Diantaranya kitab Zawa'id susunan Ibnu Majah, Kitab Zawa'id As-Sunan
Al-Kubra disusun oleh Al-Bushiry, dan masih banyak lagi kitab zawa'id yang
lain.
Masa
perkembangan hadits ini terbentang cukup panjang, mulai dari abad keempat
Hijriyah terus berlangsung beberapa abad berikutnya sampai abad kontemporer.
Dengan demikian masa perkembangan ini melewati dua fase sejarah perkembangan
Islam, yaitu fase pertengahan dan fase modern.
PENUTUP
A. Kesimpulan
Pertumbuhan dan
perkembangan hadits pada masa Nabi Muhammad SAW berlangsung selama 23 tahun.
Pada masa ini Nabi Muhammad SAW. melarang penulisan hadits dikarenakan
untuk menghindari adanya kemungkinan sebagian sahabat penulis wahyu memasukkan
Al-Hadits ke dalam lembaran-lembaran tulisan al-Qur’ān.
Hadits pada
masa sahabat mereka masih terfokuskan kepada pemeliharaan dan penyebaran
al-Qur’ān, sehingga periwayatan hadits belum begitu berkembang dan mereka masih
berusaha membatasinya disebabkan karena mereka khawatir terjadinya kekeliruan.
Hadits pada
masa sahabat kecil periwayatan hadits tidak jauh berbeda dengan pada masa
sahabat, hanya saja persoalan yang dihadapi mereka agak berbeda. Pada masa ini
al-Qur’ān sudah dikumpulkan dalam satu mushaf, sehingga mereka sudah tidak lagi
menghawatirkannya.
Hadits pada masa periode abad II Hijriyah terjadi penghimpunan hadits yang
dipimpin oleh khalifah Umar ibn Abdul Aziz. Akan tetapi dalam periode ini masih
belum ada pemisahan antara hadits marfu', hadits mauquf, dan hadits maqthu' dan
juga belum dipisah antara hadits shahih, hasan dan dha'if.
Hadits pada
masa periode awal-akhir abad III Hijriyah merupakan puncak usaha pembukuan
hadits. Munculnya periode ini karena pada tadwin sebelumnya belum berhasil
memisahkan beberapa hadits mauquf dan maqthu' dari hadits marfu', dan belum
bisa memisahkan beberapa hadits yang dha'if dari yang shahih.
Hadits pada
masa periode abad IV-pertengahan abad VII merupakan masa pemeliharaan,
penertiban, penambahan dan penghimpunan hadits. Dan yang terakhir pada masa
pertengahan abad VII- sekarang merupakan masa pensyarahan, penghimpunan,
pentakhrijan dan pembahasan hadits.
Daftar Pustaka
v Prof. Dr. muh.
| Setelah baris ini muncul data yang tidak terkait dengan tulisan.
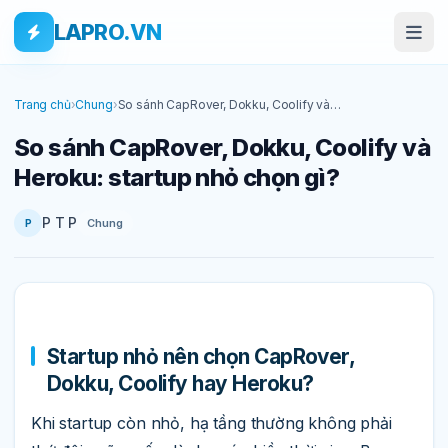
Bỏ qua tới nội dung
Skip to main content
LAPRO.VN
Trang chủ
›
Chung
›
So sánh CapRover, Dokku, Coolify và
Heroku: startup nhỏ chọn gì?
So sánh CapRover, Dokku, Coolify và
Heroku: startup nhỏ chọn gì?
P T P
Chung
P
Startup nhỏ nên chọn CapRover,
Dokku, Coolify hay Heroku?
Khi startup còn nhỏ, hạ tầng thường không phải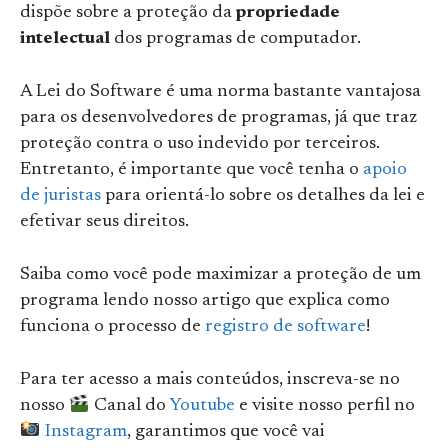
dispõe sobre a proteção da
propriedade
intelectual
dos programas de computador.
A Lei do Software é uma norma bastante vantajosa
para os desenvolvedores de programas, já que traz
proteção contra o uso indevido por terceiros.
Entretanto, é importante que você tenha o
apoio
de juristas
para orientá-lo sobre os detalhes da lei e
efetivar seus direitos.
Saiba como você pode maximizar a proteção de um
programa lendo nosso artigo que explica como
funciona o processo de
registro de software
!
Para ter acesso a mais conteúdos, inscreva-se no
nosso
Canal do
Youtube
e visite nosso perfil no
Instagram
, garantimos que você vai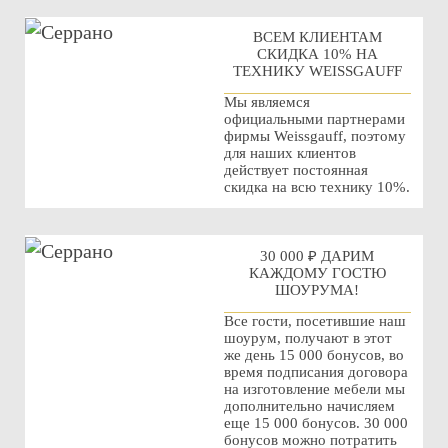
ВСЕМ КЛИЕНТАМ
СКИДКА 10% НА
ТЕХНИКУ WEISSGAUFF
Мы являемся
официальными партнерами
фирмы Weissgauff, поэтому
для наших клиентов
действует постоянная
скидка на всю технику 10%.
30 000 ₽ ДАРИМ
КАЖДОМУ ГОСТЮ
ШОУРУМА!
Все гости, посетившие наш
шоурум, получают в этот
же день 15 000 бонусов, во
время подписания договора
на изготовление мебели мы
дополнительно начисляем
еще 15 000 бонусов. 30 000
бонусов можно потратить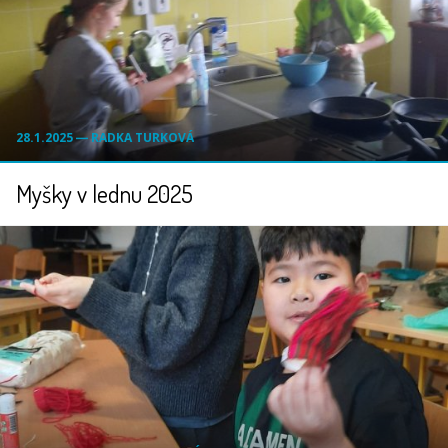
28.1.2025 ― RADKA TURKOVÁ
Myšky v lednu 2025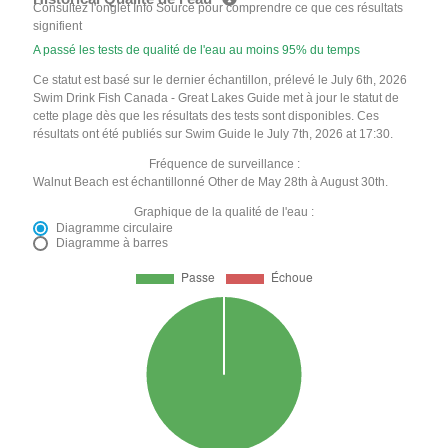
Consultez l'onglet Info Source pour comprendre ce que ces résultats
signifient
A passé les tests de qualité de l'eau au moins 95% du temps
Ce statut est basé sur le dernier échantillon, prélevé le July 6th, 2026
Swim Drink Fish Canada - Great Lakes Guide met à jour le statut de
cette plage dès que les résultats des tests sont disponibles. Ces
résultats ont été publiés sur Swim Guide le July 7th, 2026 at 17:30.
Fréquence de surveillance :
Walnut Beach est échantillonné Other de May 28th à August 30th.
Graphique de la qualité de l'eau :
Diagramme circulaire
Diagramme à barres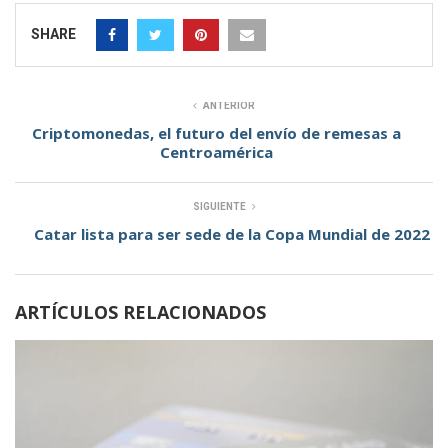
SHARE
ANTERIOR
Criptomonedas, el futuro del envío de remesas a
Centroamérica
SIGUIENTE
Catar lista para ser sede de la Copa Mundial de 2022
ARTÍCULOS RELACIONADOS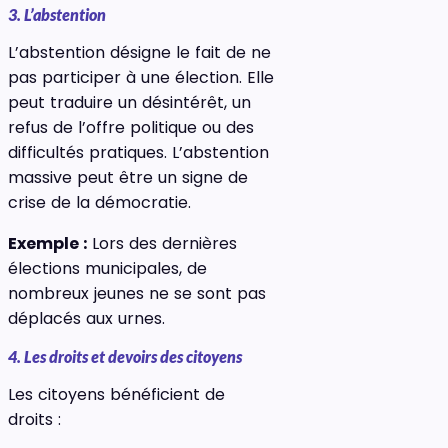
3. L’abstention
L’abstention désigne le fait de ne
pas participer à une élection. Elle
peut traduire un désintérêt, un
refus de l’offre politique ou des
difficultés pratiques. L’abstention
massive peut être un signe de
crise de la démocratie.
Exemple :
Lors des dernières
élections municipales, de
nombreux jeunes ne se sont pas
déplacés aux urnes.
4. Les droits et devoirs des citoyens
Les citoyens bénéficient de
droits :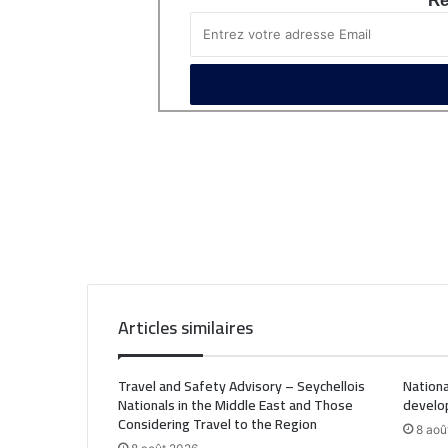
Re
Articles similaires
Travel and Safety Advisory – Seychellois
Nationa
Nationals in the Middle East and Those
develo
Considering Travel to the Region
8 aoû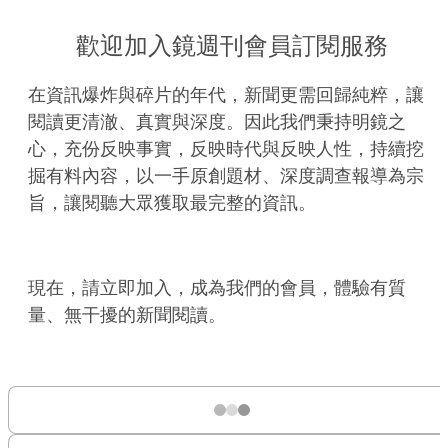
歡迎加入鏡週刊會員訂閱服務
在資訊爆炸與碎片的年代，新聞更需回歸純粹，讓
閱讀更清澈、真實與深度。因此我們秉持明鏡之
心，充份反映事實，反映時代與反映人性，持續挖
掘有料內容，以一手原創題材、深度調查報導為宗
旨，讓閱聽大眾獲取最完整的資訊。
現在，請立即加入，成為我們的會員，體驗有質
量、無干擾的新聞閱讀。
Zuhri, hadistnabitelaahhistoris&metodologis,Yogyakarta,tiarawacana
yogya,2011
In this fashion my colleague Wesley Virgin's report begins in this SHOCKING AND CONTROVERSIAL video.
BalasHapusYou see, Wesley was in the army-and shortly after leaving-he unveiled hidden, "MIND CONTROL" tactics that the government and others used to obtain everything they want.
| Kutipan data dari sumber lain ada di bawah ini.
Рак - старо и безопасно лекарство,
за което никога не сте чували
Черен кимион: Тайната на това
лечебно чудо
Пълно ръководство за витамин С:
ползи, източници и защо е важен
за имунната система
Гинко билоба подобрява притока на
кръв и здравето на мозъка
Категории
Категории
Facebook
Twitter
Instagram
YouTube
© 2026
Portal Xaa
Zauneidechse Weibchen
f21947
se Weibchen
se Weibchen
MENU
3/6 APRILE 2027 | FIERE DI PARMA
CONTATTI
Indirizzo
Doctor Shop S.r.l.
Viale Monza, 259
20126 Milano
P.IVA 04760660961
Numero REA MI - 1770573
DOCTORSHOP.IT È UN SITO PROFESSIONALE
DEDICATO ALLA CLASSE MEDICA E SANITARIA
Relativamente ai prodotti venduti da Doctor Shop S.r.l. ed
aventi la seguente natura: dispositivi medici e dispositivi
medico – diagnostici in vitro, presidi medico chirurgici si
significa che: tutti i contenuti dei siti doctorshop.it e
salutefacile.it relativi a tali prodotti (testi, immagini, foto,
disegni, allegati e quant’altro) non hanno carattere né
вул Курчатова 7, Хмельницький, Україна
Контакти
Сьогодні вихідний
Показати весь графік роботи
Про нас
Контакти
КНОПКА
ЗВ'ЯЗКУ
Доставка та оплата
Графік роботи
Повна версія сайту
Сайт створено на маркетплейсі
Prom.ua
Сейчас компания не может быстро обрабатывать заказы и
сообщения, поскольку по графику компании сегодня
As it turns out, these are the EXACT same tactics tons of famous people (especially those who "became famous out of nothing") and elite business people used to become rich and famous.
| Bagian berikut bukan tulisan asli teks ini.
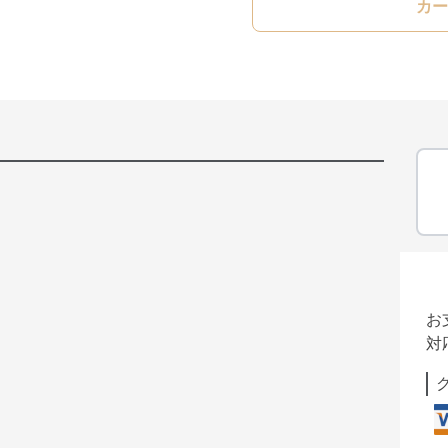
カー
お
対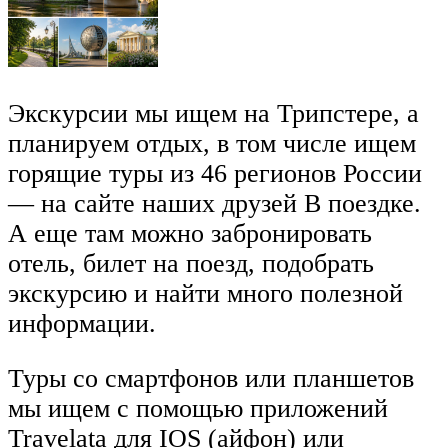
Экскурсии мы ищем на Трипстере, а
планируем отдых, в том числе ищем
горящие туры из 46 регионов России
— на сайте наших друзей В поездке.
А еще там можно забронировать
отель, билет на поезд, подобрать
экскурсию и найти много полезной
информации.
Туры со смартфонов или планшетов
мы ищем с помощью приложений
Travelata для IOS (айфон) или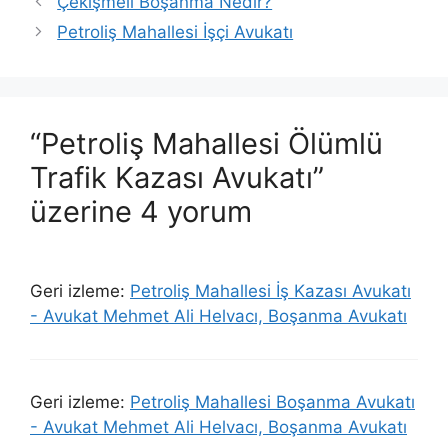
Çekişmeli Boşanma Nedir?
Petroliş Mahallesi İşçi Avukatı
“Petroliş Mahallesi Ölümlü
Trafik Kazası Avukatı”
üzerine 4 yorum
Geri izleme:
Petroliş Mahallesi İş Kazası Avukatı
- Avukat Mehmet Ali Helvacı, Boşanma Avukatı
Geri izleme:
Petroliş Mahallesi Boşanma Avukatı
- Avukat Mehmet Ali Helvacı, Boşanma Avukatı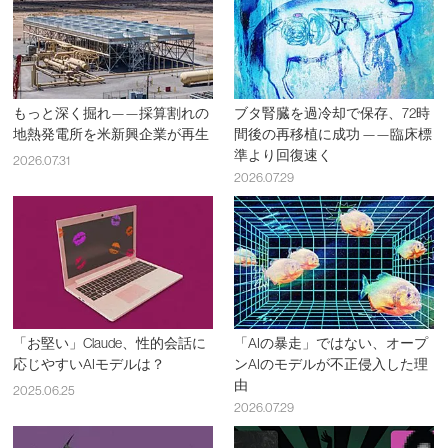
もっと深く掘れ——採算割れの
ブタ腎臓を過冷却で保存、72時
地熱発電所を米新興企業が再生
間後の再移植に成功 ——臨床標
準より回復速く
2026.07.31
2026.07.29
「お堅い」Claude、性的会話に
「AIの暴走」ではない、オープ
応じやすいAIモデルは？
ンAIのモデルが不正侵入した理
由
2025.06.25
2026.07.29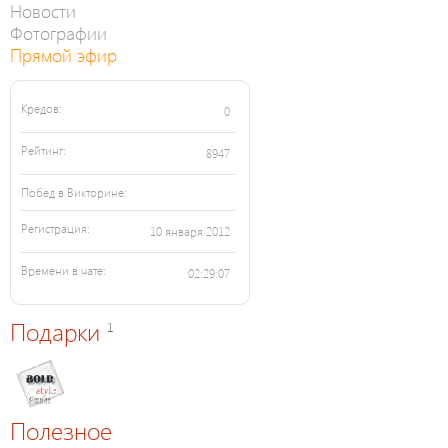
Новости
Фотографии
Прямой эфир
Кредов:
0
Рейтинг:
8947
Побед в Викторине:
Регистрация:
10 января 2012
Времени в чате:
02:29:07
Подарки
1
Полезное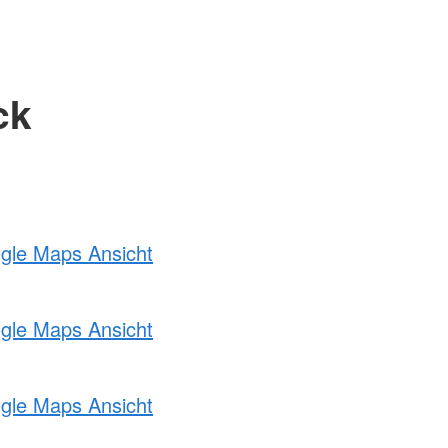
ck
ogle Maps Ansicht
ogle Maps Ansicht
ogle Maps Ansicht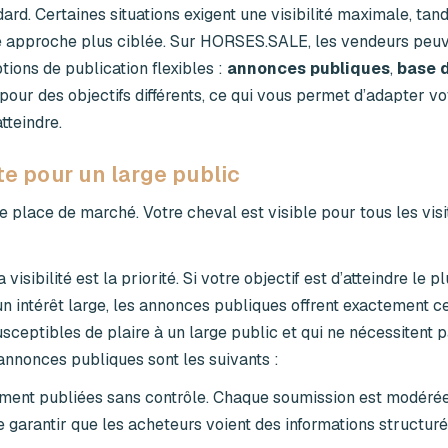
rd. Certaines situations exigent une visibilité maximale, tand
une approche plus ciblée. Sur HORSES.SALE, les vendeurs peuv
ions de publication flexibles :
annonces publiques
,
base 
our des objectifs différents, ce qui vous permet d’adapter vo
tteindre.
te pour un large public
e place de marché. Votre cheval est visible pour tous les visi
sibilité est la priorité. Si votre objectif est d’atteindre le p
 intérêt large, les annonces publiques offrent exactement ce
sceptibles de plaire à un large public et qui ne nécessitent 
annonces publiques sont les suivants :
ent publiées sans contrôle. Chaque soumission est modérée,
 garantir que les acheteurs voient des informations structuré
You probably know how you utilize only 10% of your brain.
That's because the majority of your brainpower is UNCONSCIOUS.
Perhaps that expression has even occurred IN YOUR very own head... as it did in my good friend Wesley Virgin's head 7 years ago, while riding an unregistered, beat-up trash bucket of a vehicle without a driver's license and in his bank account.
"I'm absolutely frustrated with going through life check to check! When will I become successful?"
You've taken part in those types of questions, ain't it so?
Your own success story is going to be written. All you have to do is in YOURSELF.